According to a news release from the District Attorney's Office, the shooter acted in self-defense when he fired a shot at Fuquan Wright in the 1000 block of Martin Street. Wright later died from the gunshot wound.
"The Wilmington Police Department and my office have worked hand-in-hand throughout the investigation into the shooting of Mr. Wright," District Attorney Ben David said in the news release. "After reviewing all of the evidence and the applicable law, I have determined that the shooting of Mr. Wright was done in self-defense and was legally justified.
"Therefore, no charges will be filed against the shooter of Mr. Wright."
On May 28 around 2:30 p.m., a man called 911 saying he had been tased and fired his gun at the attacker.
Once on the scene, WPD officers interviewed the shooter, who said William Earl Baker III came to his house earlier in the day to buy a small amount of marijuana from the shooter.
Baker and Wright came back to the shooter's home, which the shooter found strange. Before opening the door, the shooter grabbed his pistol and after the shooter and Wright engaged in a brief conversation during which Wright asked for the shooter's phone number, Wright lunged forward and tased the shooter in the chest.
The shooter fired a shot at Wright, shattering a glass door, and Wright and Baker fled the scene.
During their investigation at the scene, WPD officers found a shell casing discharged from the shooter's gun and confirmed an injury consistent with a Taser on the shooter's upper chest.
Wright was brought to New Hanover Regional Medical Center at 2:33 p.m. by Demonta Mosely and Quoron Kea, who were both interviewed at the hospital and denied any knowledge of how Wright got shot or the circumstances surrounding the shooting. Wright was pronounced dead at 2:48 p.m.
Officers identified a single gunshot wound on the left side of Wright's chest and found pieces of glass on Wright's neck and clothing.

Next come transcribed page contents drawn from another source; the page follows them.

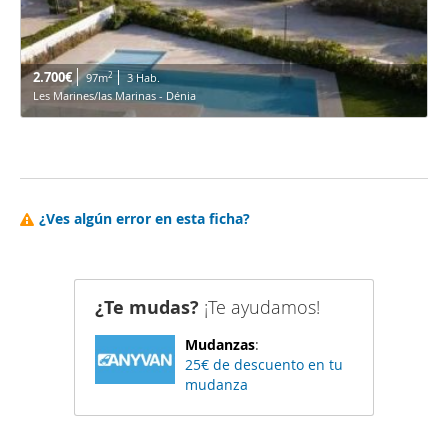
2.700€
2
97m
3 Hab.
Les Marines/las Marinas - Dénia
¿Ves algún error en esta ficha?
¿Te mudas?
¡Te ayudamos!
Mudanzas
:
25€ de descuento en tu
mudanza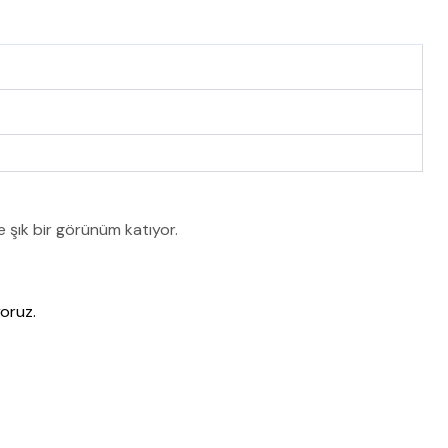
ze şık bir görünüm katıyor.
oruz.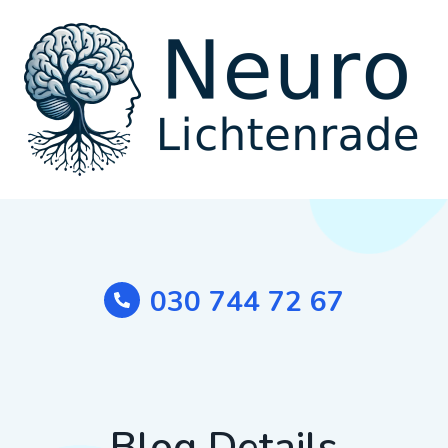
030 744 72 67
Blog Details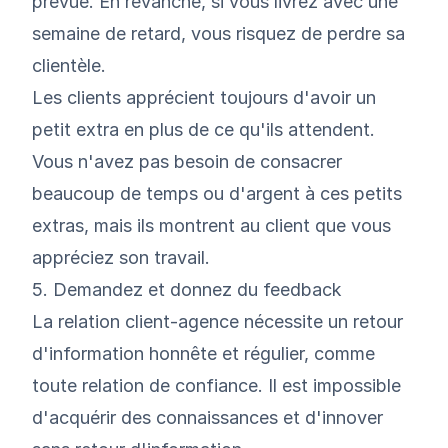
prévue. En revanche, si vous livrez avec une
semaine de retard, vous risquez de perdre sa
clientèle.
Les clients apprécient toujours d'avoir un
petit extra en plus de ce qu'ils attendent.
Vous n'avez pas besoin de consacrer
beaucoup de temps ou d'argent à ces petits
extras, mais ils montrent au client que vous
appréciez son travail.
5. Demandez et donnez du feedback
La relation client-agence nécessite un retour
d'information honnête et régulier, comme
toute relation de confiance. Il est impossible
d'acquérir des connaissances et d'innover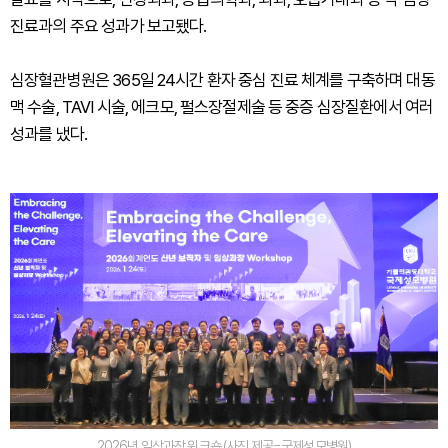
진료과의 주요 성과가 보고됐다.
심장혈관병원은 365일 24시간 환자 중심 진료 체계를 구축하며 대동
맥 수술, TAVI 시술, 에크모, 펄스장절제술 등 중증 심장질환에서 여러
성과를 냈다.
2026년 임상과장 워크숍 (사진 제공=국제성모병원)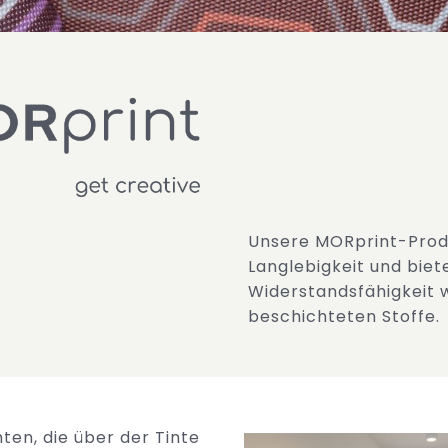
Unsere MORprint-Prod
Langlebigkeit und biet
Widerstandsfähigkeit
beschichteten Stoffe.
ten, die über der Tinte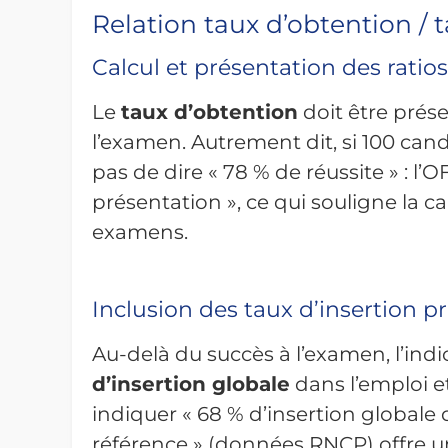
Relation taux d’obtention / 
Calcul et présentation des ratios
Le
taux d’obtention
doit être prés
l’examen. Autrement dit, si 100 candi
pas de dire « 78 % de réussite » : l’
présentation », ce qui souligne la c
examens.
Inclusion des taux d’insertion p
Au-delà du succès à l’examen, l’ind
d’insertion globale
dans l’emploi et
indiquer « 68 % d’insertion globale 
référence » (données RNCP) offre 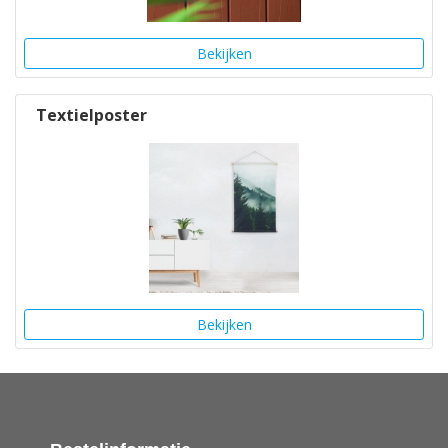
Bekijken
Textielposter
Bekijken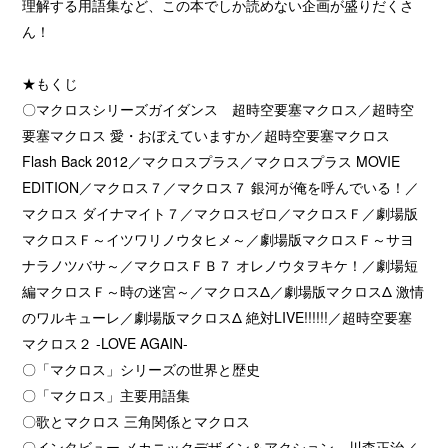
理解する用語集など、この本でしか読めない企画が盛りだくさ
ん！
★もくじ
〇マクロスシリーズガイダンス 超時空要塞マクロス／超時空
要塞マクロス 愛・おぼえていますか／超時空要塞マクロス
Flash Back 2012／マクロスプラス／マクロスプラス MOVIE
EDITION／マクロス７／マクロス７ 銀河が俺を呼んでいる！／
マクロス ダイナマイト７／マクロスゼロ／マクロスＦ／劇場版
マクロスＦ～イツワリノウタヒメ～／劇場版マクロスＦ～サヨ
ナラノツバサ～／マクロスＦＢ７ オレノウタヲキケ！／劇場短
編マクロスＦ～時の迷宮～／マクロスΔ／劇場版マクロスΔ 激情
のワルキューレ／劇場版マクロスΔ 絶対LIVE!!!!!!／超時空要塞
マクロス２ -LOVE AGAIN-
〇「マクロス」シリーズの世界と歴史
〇「マクロス」主要用語集
〇歌とマクロス 三角関係とマクロス
〇インタビュー メカニックデザイン＆アクション 川森正治／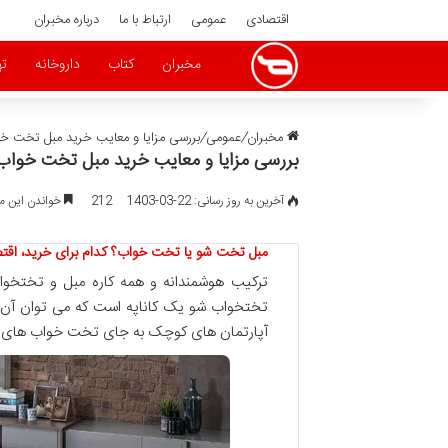
اقتصادی
عمومی
ارتباط با ما
درباره مخبران
مخبران
کتاب
داروخانه
ته
مخبران
/
عمومی
/
بررسی مزایا و معایب خرید مبل تخت خ
بررسی مزایا و معایب خرید مبل تخت خواب
آخرین به روز رسانی: 22-03-1403
212
خواندن این مطلب 3 دقیقه 
مبل تخت شو یا تخت خواب؟ کدام برای خرید، اقت
ترکیب هوشمندانه و همه کاره مبل و تختخوا
تختخواب شو یک کاناپه است که می توان آن را
آپارتمان های کوچک به جای تخت خواب های جا 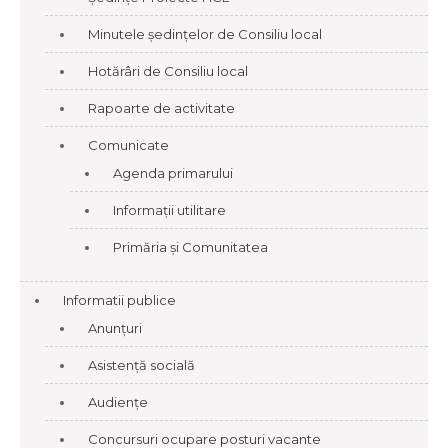
Minutele ședințelor de Consiliu local
Hotărâri de Consiliu local
Rapoarte de activitate
Comunicate
Agenda primarului
Informații utilitare
Primăria și Comunitatea
Informatii publice
Anunțuri
Asistență socială
Audiențe
Concursuri ocupare posturi vacante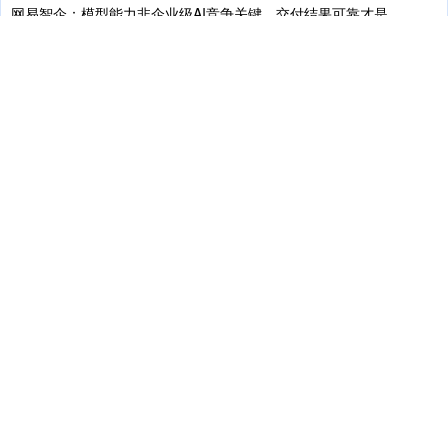
上证综指
3940.04
+39.68
+1.02%
网易智企：模型能力非企业级AI竞争关键，交付结果可靠才是
开户实时
07-25
近日配资交易软件，网易智企联合英特尔在杭州良渚举办了“智行合一
·2026网易创新企业大会”，大会主要聚焦AI Agent
*ST亚太大宗交易成交39.90万股 成交额329.18万元
实盘撮合
07-27
*ST亚太5月21日大宗交易平台出现一笔成交，成交量39.90万股，成
交金额329.18万元，大宗交易成交价为8.25元
深证成指
14311.01
+200.89
+1.42%
“专业买手”重仓基金曝光！
元股线上
07-22
随着基金2026年二季报披露完毕昆明炒股配资，有“专业买手”之称的
公募FOF重仓基金浮出水面。 元股证券:ygzq.hk
月租万元小区部分房屋变身研究生宿舍？深圳大学回应每经：相关事
项仍在推进中
股票杠杆
08-01
沪深300
4694.44
+43.13
+0.93%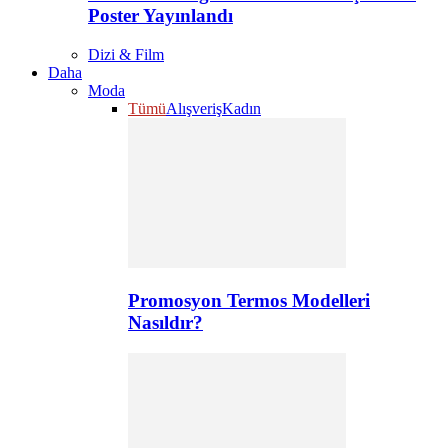
Poster Yayınlandı
Dizi & Film
Daha
Moda
Tümü
Alışveriş
Kadın
Promosyon Termos Modelleri
Nasıldır?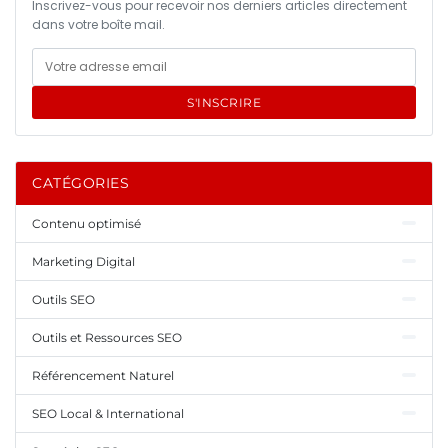
Inscrivez-vous pour recevoir nos derniers articles directement
dans votre boîte mail.
S'INSCRIRE
CATÉGORIES
Contenu optimisé
Marketing Digital
Outils SEO
Outils et Ressources SEO
Référencement Naturel
SEO Local & International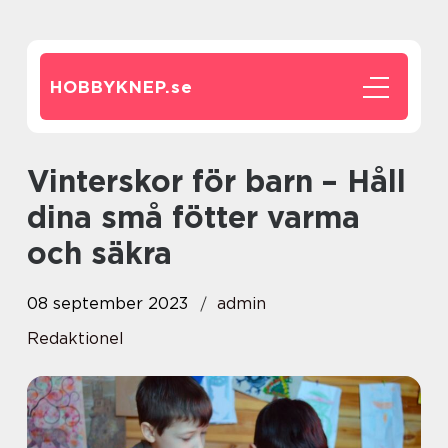
HOBBYKNEP.
se
Vinterskor för barn – Håll
dina små fötter varma
och säkra
08 september 2023
admin
Redaktionel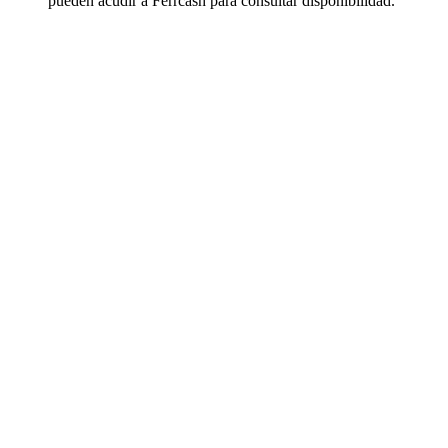
pueden acudir a Ferrcash para consultar disponibilidad.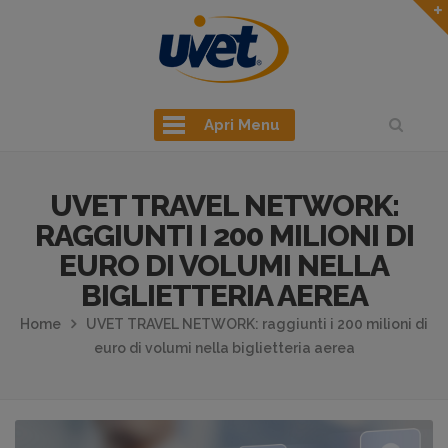
Apri Menu
UVET TRAVEL NETWORK:
RAGGIUNTI I 200 MILIONI DI
EURO DI VOLUMI NELLA
BIGLIETTERIA AEREA
Home
UVET TRAVEL NETWORK: raggiunti i 200 milioni di
euro di volumi nella biglietteria aerea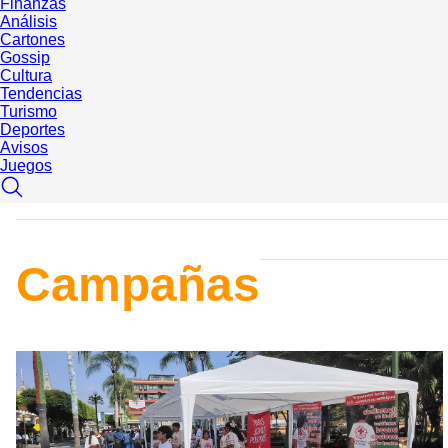
Finanzas
Análisis
Cartones
Gossip
Cultura
Tendencias
Turismo
Deportes
Avisos
Juegos
Campañas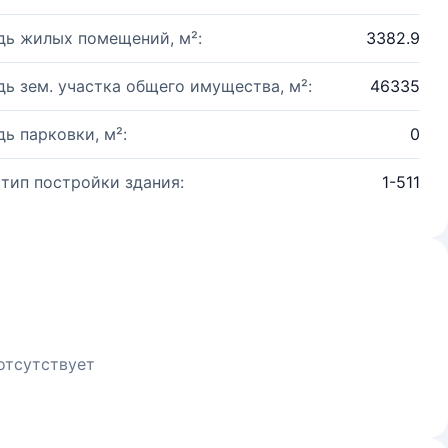
ь жилых помещений, м²:
3382.9
ь зем. участка общего имущества, м²:
46335
ь парковки, м²:
0
 тип постройки здания:
1-511
отсутствует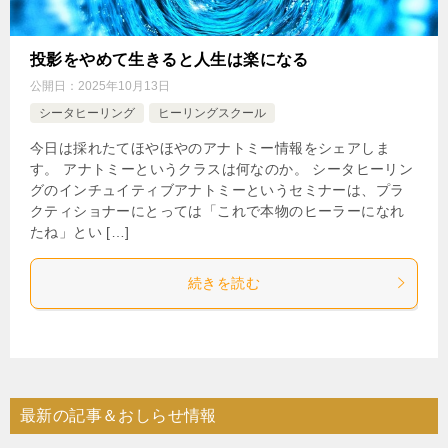
投影をやめて生きると人生は楽になる
公開日：
2025年10月13日
シータヒーリング
ヒーリングスクール
今日は採れたてほやほやのアナトミー情報をシェアしま
す。 アナトミーというクラスは何なのか。 シータヒーリン
グのインチュイティブアナトミーというセミナーは、プラ
クティショナーにとっては「これで本物のヒーラーになれ
たね」とい […]
続きを読む
最新の記事＆おしらせ情報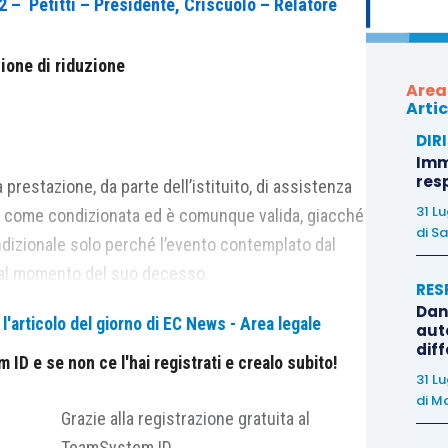
2 – Petitti – Presidente, Criscuolo – Relatore
ione di riduzione
Area
Artic
DIR
Immo
res
a prestazione, da parte dell’istituito, di assistenza
31 L
ata come condizionata ed è comunque valida, giacché
di
Sa
dizionale solo perché l’evento contemplato dal
o al momento del suo decesso.
RES
Dan
'articolo del giorno di EC News - Area legale
auto
n caso di istituzione condizionata di erede, potesse
dif
zione, del valore della prestazione di assistenza
ID e se non ce l'hai registrati e crealo subito!
31 L
a previsione siffatta a clausola testamentaria
di
Ma
Grazie alla registrazione gratuita al
ere i propri effetti obbligatori esclusivamente a
TeamSystem ID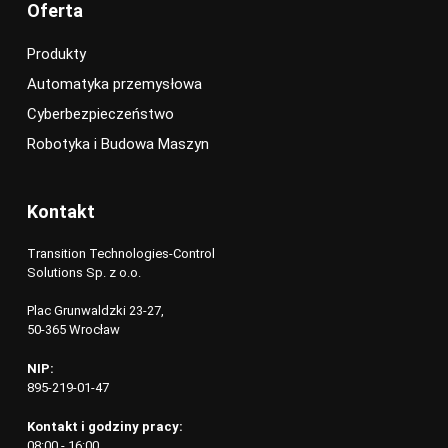
Oferta
Produkty
Automatyka przemysłowa
Cyberbezpieczeństwo
Robotyka i Budowa Maszyn
Kontakt
Transition Technologies-Control
Solutions Sp. z o.o.
Plac Grunwaldzki 23-27,
50-365 Wrocław
NIP:
895-219-01-47
Kontakt i godziny pracy:
08:00 - 16:00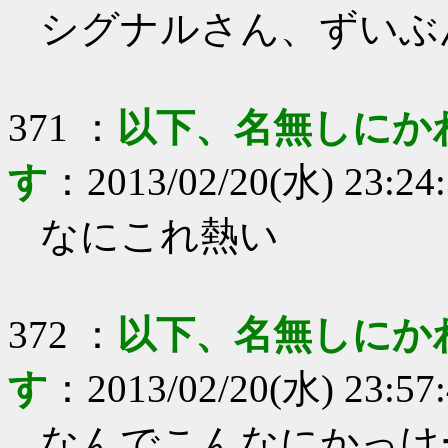
シグナルさん、ずいぶ
371
：
以下、名無しにか
す
：
2013/02/20(水) 23:24
なにこれ熱い
372
：
以下、名無しにか
す
：
2013/02/20(水) 23:57
なんでこんなにかっけ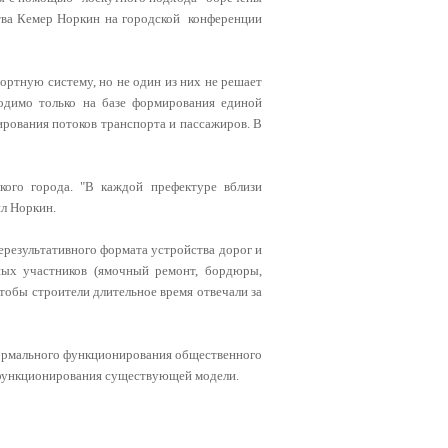
ства Кемер Норкин на городской конференции
ортную систему, но не один из них не решает
одимо только на базе формирования единой
рования потоков транспорта и пассажиров. В
кого города. "В каждой префектуре вблизи
л Норкин.
ерезультативного формата устройства дорог и
ных участников (ямочный ремонт, бордюры,
 чтобы строители длительное время отвечали за
нормального функционирования общественного
 функционирования существующей модели.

"North Carolina law gives the right for one person to take another's life under the law of self-defense in two circumstances: when a person reasonably believes that such force is necessary to prevent imminent death or great bodily harm to himself/herself or another; or, under the circumstances found in the Defense of Habitation Law, codified under N.C. General Statute 14-51.2 et. seq.," the news release reads.
It went on to state a homeowner need not guess the intention of the intruder and that the law provides that a "person who unlawfully and by force enters or attempts to enter a person's home, motor vehicle, or workplace is presumed to be doing so with the intent to commit an unlawful act involving force or violence."